++++ MATERIAL FOR THIS EXERCISE

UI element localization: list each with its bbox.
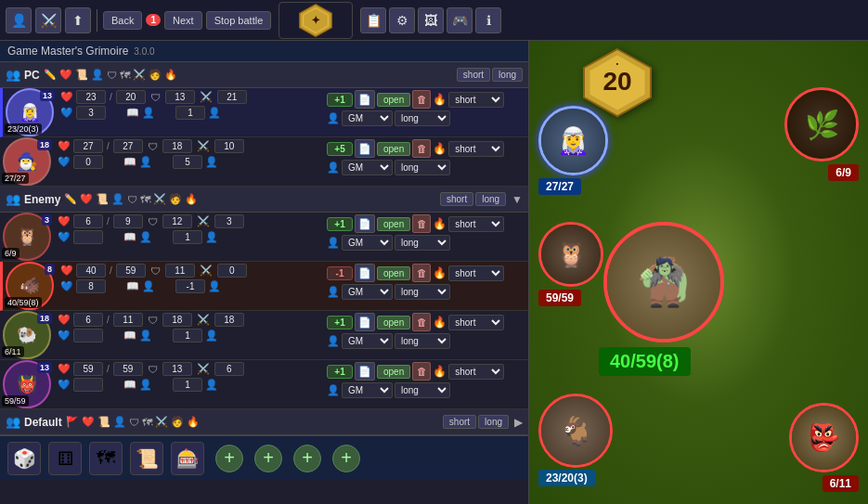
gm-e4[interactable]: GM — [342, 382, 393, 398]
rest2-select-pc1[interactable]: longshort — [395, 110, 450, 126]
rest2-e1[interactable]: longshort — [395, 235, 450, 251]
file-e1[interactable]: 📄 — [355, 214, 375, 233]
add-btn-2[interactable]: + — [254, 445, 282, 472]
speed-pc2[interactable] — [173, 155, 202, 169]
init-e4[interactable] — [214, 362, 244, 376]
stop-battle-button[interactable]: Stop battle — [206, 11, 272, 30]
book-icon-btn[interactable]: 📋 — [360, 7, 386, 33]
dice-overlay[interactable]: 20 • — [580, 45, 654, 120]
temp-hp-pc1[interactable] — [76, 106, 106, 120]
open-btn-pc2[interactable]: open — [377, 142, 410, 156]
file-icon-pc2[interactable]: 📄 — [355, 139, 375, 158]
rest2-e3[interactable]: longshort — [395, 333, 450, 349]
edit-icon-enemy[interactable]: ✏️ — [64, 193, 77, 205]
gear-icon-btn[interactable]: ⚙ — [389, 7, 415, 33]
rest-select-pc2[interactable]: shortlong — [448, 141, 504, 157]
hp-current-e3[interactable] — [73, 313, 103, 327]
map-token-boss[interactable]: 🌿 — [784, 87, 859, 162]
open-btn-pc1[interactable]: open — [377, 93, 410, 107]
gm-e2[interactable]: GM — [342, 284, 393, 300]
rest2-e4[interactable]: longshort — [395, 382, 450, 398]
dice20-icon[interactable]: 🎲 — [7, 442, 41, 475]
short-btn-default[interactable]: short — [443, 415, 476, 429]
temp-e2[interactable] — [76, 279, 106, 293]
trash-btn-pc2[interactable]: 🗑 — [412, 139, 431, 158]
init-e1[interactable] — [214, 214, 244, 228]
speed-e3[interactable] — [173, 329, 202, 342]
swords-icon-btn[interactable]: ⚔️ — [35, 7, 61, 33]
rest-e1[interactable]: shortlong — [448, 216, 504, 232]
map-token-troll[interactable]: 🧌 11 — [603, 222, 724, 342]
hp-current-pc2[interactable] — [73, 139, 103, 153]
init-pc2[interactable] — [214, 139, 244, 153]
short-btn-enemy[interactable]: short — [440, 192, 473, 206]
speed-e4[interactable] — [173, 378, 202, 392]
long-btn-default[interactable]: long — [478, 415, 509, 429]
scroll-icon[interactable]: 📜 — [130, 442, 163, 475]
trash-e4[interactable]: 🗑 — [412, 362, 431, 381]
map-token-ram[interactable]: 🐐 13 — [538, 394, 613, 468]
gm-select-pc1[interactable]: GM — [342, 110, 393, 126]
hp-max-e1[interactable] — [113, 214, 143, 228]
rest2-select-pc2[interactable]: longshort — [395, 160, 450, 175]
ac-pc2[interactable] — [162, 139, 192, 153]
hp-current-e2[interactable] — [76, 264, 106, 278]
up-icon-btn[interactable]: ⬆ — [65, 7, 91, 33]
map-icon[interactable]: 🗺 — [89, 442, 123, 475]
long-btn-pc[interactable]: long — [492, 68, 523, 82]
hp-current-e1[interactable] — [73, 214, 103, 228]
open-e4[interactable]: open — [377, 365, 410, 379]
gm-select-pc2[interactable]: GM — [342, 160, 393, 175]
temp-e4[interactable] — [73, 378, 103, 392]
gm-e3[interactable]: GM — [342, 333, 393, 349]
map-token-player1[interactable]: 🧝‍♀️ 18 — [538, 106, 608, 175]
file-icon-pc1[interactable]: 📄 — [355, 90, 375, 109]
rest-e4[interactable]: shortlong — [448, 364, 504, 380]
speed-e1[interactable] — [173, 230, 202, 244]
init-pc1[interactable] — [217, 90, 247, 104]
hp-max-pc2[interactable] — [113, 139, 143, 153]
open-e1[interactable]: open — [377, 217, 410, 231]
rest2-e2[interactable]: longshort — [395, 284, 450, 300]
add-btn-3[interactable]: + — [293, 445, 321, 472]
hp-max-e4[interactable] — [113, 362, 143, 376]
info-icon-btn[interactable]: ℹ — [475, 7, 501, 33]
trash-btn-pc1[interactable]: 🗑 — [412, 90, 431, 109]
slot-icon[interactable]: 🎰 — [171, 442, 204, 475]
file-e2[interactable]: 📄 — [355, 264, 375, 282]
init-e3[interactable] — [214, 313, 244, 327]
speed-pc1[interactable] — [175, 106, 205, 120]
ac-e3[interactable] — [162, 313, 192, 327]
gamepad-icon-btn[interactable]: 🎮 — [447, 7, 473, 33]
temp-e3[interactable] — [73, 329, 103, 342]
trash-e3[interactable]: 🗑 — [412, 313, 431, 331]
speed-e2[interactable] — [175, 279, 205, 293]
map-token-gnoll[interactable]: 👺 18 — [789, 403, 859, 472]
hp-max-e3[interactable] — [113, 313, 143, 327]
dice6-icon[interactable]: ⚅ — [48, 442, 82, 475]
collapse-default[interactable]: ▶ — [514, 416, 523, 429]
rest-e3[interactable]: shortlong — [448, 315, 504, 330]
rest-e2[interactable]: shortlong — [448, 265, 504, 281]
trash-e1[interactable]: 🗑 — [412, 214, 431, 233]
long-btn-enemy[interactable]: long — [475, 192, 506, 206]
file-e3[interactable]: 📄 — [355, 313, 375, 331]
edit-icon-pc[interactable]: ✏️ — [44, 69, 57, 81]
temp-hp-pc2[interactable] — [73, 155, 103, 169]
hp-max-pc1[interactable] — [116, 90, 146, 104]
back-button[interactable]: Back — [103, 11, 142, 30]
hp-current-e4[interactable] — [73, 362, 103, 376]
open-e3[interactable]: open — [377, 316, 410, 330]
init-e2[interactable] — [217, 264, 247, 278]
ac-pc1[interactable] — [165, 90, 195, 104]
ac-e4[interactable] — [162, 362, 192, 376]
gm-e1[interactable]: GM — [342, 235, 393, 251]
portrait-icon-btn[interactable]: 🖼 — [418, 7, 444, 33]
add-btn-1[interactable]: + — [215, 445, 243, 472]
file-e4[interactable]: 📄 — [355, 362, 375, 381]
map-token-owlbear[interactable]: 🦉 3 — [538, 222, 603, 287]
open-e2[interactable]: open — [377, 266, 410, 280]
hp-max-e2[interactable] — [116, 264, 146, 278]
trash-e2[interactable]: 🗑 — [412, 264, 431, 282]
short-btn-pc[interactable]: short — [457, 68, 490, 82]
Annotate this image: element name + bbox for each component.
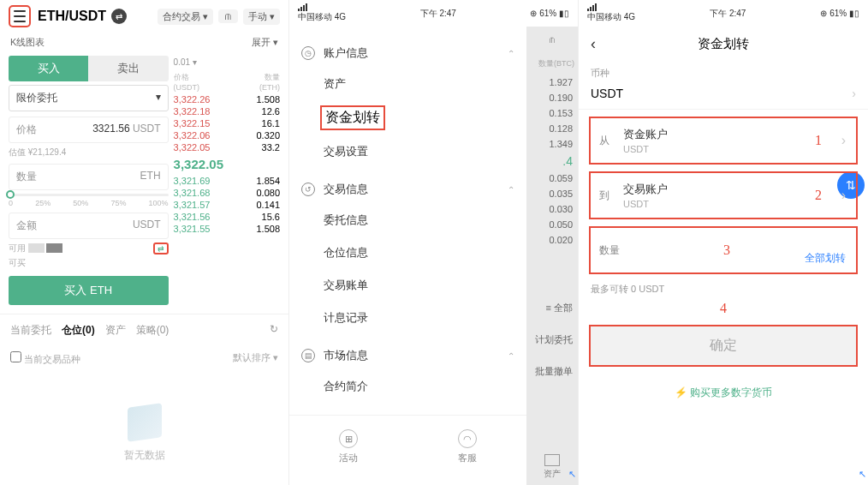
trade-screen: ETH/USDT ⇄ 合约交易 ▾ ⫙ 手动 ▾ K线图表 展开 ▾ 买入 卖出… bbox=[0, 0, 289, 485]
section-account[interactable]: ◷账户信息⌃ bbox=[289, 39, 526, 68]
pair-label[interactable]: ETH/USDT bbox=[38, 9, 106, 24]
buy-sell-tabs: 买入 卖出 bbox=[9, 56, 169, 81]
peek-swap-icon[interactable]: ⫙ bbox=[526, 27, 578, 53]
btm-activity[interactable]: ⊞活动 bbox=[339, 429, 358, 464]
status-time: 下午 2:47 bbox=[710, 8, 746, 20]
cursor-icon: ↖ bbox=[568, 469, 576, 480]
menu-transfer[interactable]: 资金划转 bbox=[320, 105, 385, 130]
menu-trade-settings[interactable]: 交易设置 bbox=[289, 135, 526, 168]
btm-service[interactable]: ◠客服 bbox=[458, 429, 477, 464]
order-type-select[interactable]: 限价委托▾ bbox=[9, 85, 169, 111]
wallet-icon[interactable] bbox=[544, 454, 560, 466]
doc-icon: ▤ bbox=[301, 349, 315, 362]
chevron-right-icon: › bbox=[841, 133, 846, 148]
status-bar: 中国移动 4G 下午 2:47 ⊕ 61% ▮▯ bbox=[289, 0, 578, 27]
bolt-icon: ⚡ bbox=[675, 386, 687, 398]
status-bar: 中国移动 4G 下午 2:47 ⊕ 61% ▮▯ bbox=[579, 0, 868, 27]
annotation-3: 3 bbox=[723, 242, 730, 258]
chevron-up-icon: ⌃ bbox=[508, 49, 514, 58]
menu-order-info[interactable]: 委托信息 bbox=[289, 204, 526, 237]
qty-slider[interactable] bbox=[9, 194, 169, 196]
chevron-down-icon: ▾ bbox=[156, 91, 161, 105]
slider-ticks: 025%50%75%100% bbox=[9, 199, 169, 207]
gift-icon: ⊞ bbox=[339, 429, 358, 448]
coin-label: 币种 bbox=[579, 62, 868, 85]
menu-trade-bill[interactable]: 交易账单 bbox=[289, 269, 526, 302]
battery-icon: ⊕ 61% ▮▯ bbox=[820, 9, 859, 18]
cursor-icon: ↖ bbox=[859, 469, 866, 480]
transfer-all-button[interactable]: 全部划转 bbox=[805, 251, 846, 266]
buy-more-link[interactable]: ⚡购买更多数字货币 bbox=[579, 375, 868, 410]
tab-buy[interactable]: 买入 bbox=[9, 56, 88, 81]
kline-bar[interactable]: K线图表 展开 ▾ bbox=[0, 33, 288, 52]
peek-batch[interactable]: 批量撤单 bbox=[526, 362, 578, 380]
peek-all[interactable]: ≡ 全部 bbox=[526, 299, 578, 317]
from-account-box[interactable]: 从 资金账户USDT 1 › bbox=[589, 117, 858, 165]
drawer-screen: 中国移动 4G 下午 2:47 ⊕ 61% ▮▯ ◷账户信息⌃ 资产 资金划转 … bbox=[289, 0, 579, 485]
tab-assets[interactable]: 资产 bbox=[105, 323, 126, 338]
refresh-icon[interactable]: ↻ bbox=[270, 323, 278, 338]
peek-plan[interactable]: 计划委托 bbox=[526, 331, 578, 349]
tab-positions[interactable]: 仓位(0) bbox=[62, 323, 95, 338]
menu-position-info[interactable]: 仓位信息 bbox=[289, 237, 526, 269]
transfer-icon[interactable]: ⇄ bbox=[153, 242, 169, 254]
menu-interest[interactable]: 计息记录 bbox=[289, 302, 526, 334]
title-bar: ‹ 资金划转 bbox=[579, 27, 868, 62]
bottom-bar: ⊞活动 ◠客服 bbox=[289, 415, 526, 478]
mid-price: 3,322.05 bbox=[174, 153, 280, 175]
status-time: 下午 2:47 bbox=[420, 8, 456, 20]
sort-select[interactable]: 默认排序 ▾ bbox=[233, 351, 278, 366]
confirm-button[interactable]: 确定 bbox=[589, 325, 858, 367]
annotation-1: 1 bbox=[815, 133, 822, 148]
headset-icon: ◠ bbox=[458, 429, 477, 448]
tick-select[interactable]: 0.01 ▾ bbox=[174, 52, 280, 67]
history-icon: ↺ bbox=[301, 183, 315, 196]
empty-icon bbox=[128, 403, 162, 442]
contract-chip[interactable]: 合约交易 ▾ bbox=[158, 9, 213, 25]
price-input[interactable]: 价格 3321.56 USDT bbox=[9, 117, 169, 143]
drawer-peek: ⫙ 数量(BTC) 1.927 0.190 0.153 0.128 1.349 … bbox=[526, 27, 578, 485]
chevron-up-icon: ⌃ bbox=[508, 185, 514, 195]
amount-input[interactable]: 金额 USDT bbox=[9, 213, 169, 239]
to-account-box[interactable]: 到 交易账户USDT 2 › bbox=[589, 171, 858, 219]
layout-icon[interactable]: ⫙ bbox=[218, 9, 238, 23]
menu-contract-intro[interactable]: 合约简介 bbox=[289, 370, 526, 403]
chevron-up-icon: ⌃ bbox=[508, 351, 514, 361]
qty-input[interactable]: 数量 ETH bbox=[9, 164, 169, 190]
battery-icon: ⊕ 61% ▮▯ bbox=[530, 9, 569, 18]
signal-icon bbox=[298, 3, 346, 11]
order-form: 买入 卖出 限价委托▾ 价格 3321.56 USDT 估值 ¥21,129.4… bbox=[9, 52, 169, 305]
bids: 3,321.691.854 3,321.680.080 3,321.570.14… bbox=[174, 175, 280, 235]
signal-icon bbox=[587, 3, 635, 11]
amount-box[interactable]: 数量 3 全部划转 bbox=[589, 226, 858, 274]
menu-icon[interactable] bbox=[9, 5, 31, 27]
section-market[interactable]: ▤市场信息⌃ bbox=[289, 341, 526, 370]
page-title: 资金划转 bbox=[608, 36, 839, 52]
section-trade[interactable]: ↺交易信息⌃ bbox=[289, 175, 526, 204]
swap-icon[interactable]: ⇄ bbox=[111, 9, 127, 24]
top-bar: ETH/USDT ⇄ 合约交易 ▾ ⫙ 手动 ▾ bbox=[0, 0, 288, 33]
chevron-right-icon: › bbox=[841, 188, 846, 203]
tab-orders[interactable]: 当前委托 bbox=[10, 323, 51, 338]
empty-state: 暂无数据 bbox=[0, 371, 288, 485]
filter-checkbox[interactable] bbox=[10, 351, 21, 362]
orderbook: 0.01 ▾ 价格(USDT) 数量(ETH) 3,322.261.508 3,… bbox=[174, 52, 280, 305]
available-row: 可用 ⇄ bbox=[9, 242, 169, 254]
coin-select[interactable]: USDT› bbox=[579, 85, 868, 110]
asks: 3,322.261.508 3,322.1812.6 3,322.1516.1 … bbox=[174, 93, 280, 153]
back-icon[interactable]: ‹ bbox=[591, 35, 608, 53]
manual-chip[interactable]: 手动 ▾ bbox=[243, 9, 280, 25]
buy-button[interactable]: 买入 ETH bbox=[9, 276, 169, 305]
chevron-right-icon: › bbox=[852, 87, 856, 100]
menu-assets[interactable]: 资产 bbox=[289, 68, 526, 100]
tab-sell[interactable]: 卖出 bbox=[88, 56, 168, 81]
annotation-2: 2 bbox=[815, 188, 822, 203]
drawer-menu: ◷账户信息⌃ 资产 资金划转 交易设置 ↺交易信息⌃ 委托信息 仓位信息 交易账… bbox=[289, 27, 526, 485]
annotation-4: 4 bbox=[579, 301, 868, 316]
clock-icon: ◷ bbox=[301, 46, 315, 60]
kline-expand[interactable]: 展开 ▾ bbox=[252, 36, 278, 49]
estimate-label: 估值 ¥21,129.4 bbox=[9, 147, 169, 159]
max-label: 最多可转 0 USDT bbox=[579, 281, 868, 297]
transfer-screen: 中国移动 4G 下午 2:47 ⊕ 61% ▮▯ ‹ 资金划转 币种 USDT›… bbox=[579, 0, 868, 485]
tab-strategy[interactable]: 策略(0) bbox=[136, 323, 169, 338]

++++++++

Throughout the data above, report every line that contains the string "交易信息".

section-trade[interactable]: ↺交易信息⌃ bbox=[289, 175, 526, 204]
drawer-menu: ◷账户信息⌃ 资产 资金划转 交易设置 ↺交易信息⌃ 委托信息 仓位信息 交易账… bbox=[289, 27, 526, 485]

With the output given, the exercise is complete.